Derivatives of Functions vs. Derivatives of Functionals

by dokuDoku Math

🔍

## What is Calculus of Variations?

In regular calculus we find $f'(x)$ or $\frac{\partial f(x)}{\partial x}$ to give us the rate of change of the function. This is usually done to find the max or min of said function $f(x)$, candidates which typically have $f'(x) = 0$. This point is usually denoted as the *optimal* for our problem $x_{opt}$.

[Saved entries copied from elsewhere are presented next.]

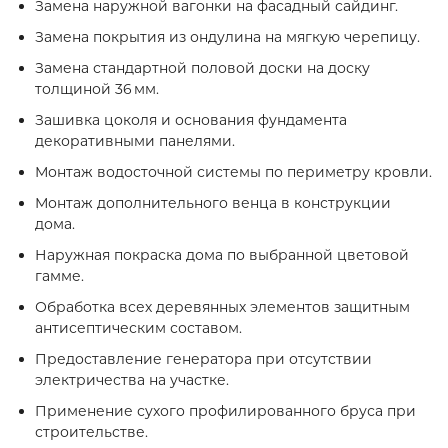
Замена наружной вагонки на фасадный сайдинг.
Замена покрытия из ондулина на мягкую черепицу.
Замена стандартной половой доски на доску
толщиной 36 мм.
Зашивка цоколя и основания фундамента
декоративными панелями.
Монтаж водосточной системы по периметру кровли.
Монтаж дополнительного венца в конструкции
дома.
Наружная покраска дома по выбранной цветовой
гамме.
Обработка всех деревянных элементов защитным
антисептическим составом.
Предоставление генератора при отсутствии
электричества на участке.
Применение сухого профилированного бруса при
строительстве.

But what if instead of finding a specific point $x_{opt}$, want to find the optimal function in a family of functions, $f_{opt}$? In this setting, our input is no longer a point, but a function. This means we need a notion of a derivative with respect to a function, not just a number. This is the problem Calculus of Variations solves, where we find the stationary function of a functional (function of functions, see [Fun with Functionals](https://www.noteblogdoku.com/blog/fun-with-functionals)). The stationary function is defined such that given our function $f_{opt}$ in our family of functions, the derivative of our functional $F[f]$ equals zero at this function $f_{opt}$.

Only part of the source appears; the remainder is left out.